Die Freundin als First Lady?

Zum Leitartikel "Der Fall Christian Wulff - Nur Verlierer" von Andreas Tyrock, erschienen am 28. Februar

 Joachim Gauck und Daniela Schadt (M.) mit Aung San Suu Kyi.

Joachim Gauck und Daniela Schadt (M.) mit Aung San Suu Kyi.

Alles, was Herr Tyrock zum Fall Christian Wulff schreibt, ist nachvollziehbar, sogar verständlich - bis auf einige Ungereimtheiten, die ich versuche, aus meiner Sicht darzustellen. Erstens: War es unabdingbar erforderlich, dass der Chefredakteur der Bild-Zeitung Herrn Wulff während eines Staatsbesuchs im Ausland auf dem Mobiltelefon anrief und mitteilte, dass er in der nächsten Ausgabe eines seiner "Vergehen" öffentlich machen müsste, um die Bürger zeitnah zu informieren? Diese Information der Bevölkerung duldete nicht drei oder vier Tage Aufschub, um gegebenenfalls vorher ein Gespräch zu führen?

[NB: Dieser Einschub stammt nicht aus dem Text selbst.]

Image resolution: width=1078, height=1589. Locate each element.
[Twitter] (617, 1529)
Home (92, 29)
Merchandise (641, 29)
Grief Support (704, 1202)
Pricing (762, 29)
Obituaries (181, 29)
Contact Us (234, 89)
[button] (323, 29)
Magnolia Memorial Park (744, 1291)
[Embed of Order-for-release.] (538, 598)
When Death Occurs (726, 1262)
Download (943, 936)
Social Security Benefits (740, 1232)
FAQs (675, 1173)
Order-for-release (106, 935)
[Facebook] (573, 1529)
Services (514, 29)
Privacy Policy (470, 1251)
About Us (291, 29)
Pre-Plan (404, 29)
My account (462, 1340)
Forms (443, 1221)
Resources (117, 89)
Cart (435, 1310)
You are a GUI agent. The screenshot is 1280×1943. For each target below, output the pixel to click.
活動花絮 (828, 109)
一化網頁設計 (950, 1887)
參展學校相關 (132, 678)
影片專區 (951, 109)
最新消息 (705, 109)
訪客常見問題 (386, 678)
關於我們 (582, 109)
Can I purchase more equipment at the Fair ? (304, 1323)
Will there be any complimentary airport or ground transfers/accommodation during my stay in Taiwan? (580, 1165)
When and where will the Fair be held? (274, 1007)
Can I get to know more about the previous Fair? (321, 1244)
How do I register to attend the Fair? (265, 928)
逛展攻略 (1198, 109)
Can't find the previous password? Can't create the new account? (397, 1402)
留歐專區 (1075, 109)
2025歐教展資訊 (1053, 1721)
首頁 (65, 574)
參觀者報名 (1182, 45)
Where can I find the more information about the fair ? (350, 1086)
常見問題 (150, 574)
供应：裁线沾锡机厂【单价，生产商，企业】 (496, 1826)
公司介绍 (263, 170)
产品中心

Zweitens: Herr Tyrock schreibt im zweiten Absatz "sein Verhalten muss vorbildlich sein. Er stellt eine moralische Instanz dar. Deshalb gilt für ihn im Besonderen" und so weiter. In diesem Zusammenhang muss ich die Frage stellen, was ist eigentlich mit dem derzeitigen Bundespräsidenten? Er ist verheiratet (nicht geschieden) und lebt mit seiner Freundin zusammen. Seine Freundin lässt sich im In- und Ausland als First Lady feiern, und die meisten Deutschen machen dieses vorbildliche Verhalten ihres Bundespräsidenten mit. Dieser Bundespräsident ist also ein Vorbild für alle? Nicht für mich!

Drittens: In diesem Zusammenhang muss die Frage gestellt werden, wer bezahlt eigentlich die First-Class-Reisen der Freundin des Herrn Gauck? Bisher wurde immer nur über die Geschäftsreisen der Mitglieder von Aufsichtsräten oder der Geschäftsführung von Unternehmen oder insbesondere Versicherungsgesellschaften berichtet, die nicht ihre Ehefrauen, sondern ihre Freundinnen mitreisen ließen.

Bin ich eigentlich der einzige, der die Frage stellt, ob es in Ordnung ist, dass aus Steuergeldern Reisekosten übernommen werden, nur weil es sich um die Freundin eines SPD-Mitglieds (?) oder zumindest eines von der SPD favorisierten Bundespräsidenten handelt? Wenn das alles so in Ordnung ist, dürfen wir uns nicht über die Auswüchse auf allen Ebenen - auch der Bundesregierung - wundern. Mich würde freuen, wenn mir jemand sagen könnte, ob Herr Gauck die nicht geringen Kosten für seine Freundin aus eigener Geldbörse zahlt.